This new body of work considers the role of imagined natural spaces as both means of idealised escape from our reality, and as a reflection of our paradoxical relationship with nature: how we connect with it, attempt to control it, and damage it.
Blue’s paintings begin with a loose contour. The oil paint is either diluted to act like watercolour, applied in washes, scrubbed with rags or thickened to a clay or cement-like consistency that is slicked and scratched. The canvas is treated like a drawing on paper: the process of making the work is open to the viewer in the translucent layers and visibly scrubbed out marks. The subjects weave together, emerging and dissolving into the canvas.

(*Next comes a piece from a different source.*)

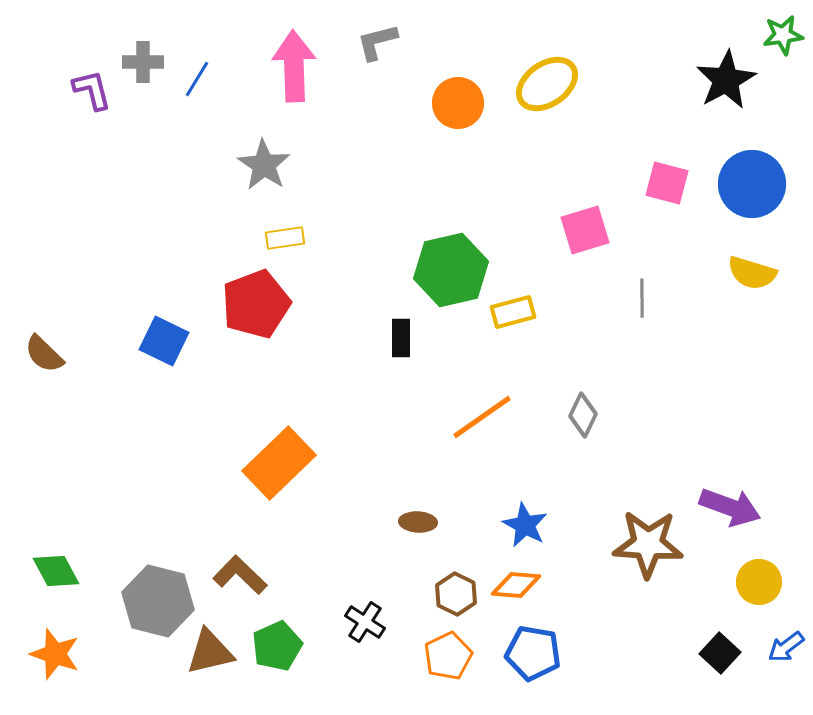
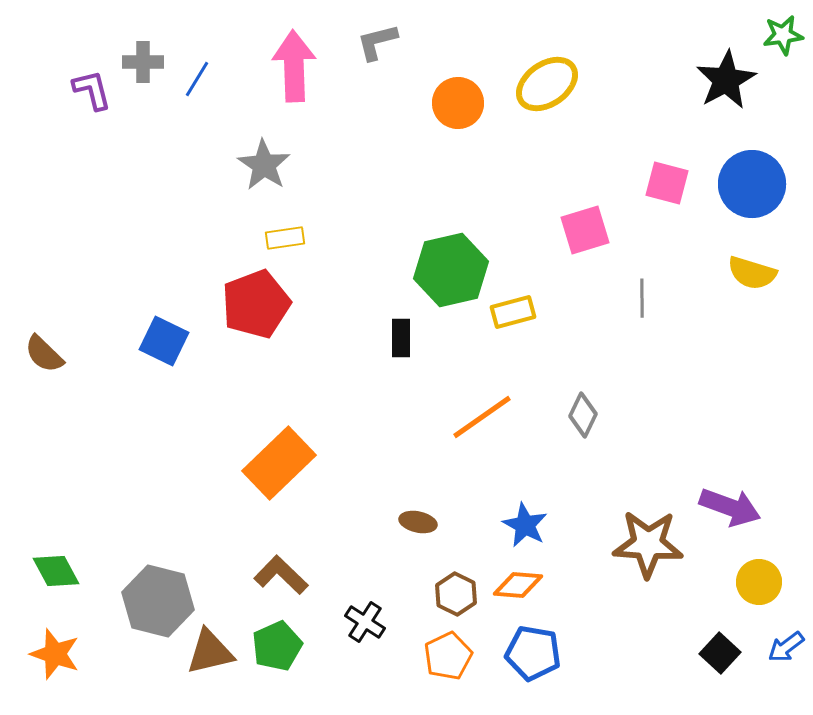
brown ellipse at (418, 522): rotated 9 degrees clockwise
brown L-shape at (240, 575): moved 41 px right
orange diamond at (516, 585): moved 2 px right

Associative layers of memory converge to create subjects that are familiar yet ultimately unplaceable. The narratives are fragmented and contradictory, carrying both the idyllic and the sinister. Line and colour connect the figures to their setting; twisting and turning forms of the body mirroring those of the trees and swimmers become part of the reflective appearance of the water.
Dreamlike scenes of the figure at one with nature are tainted by real-life knowledge of our impact on the natural world. The sinuous seductive brushwork of the trees distracts from their sparse deadness; splintered branches, blood red or ash-grey. Human presence encroaches on the natural spaces; crowds and fences cutting across the landscape; cultivating or controlling, protecting or destroying.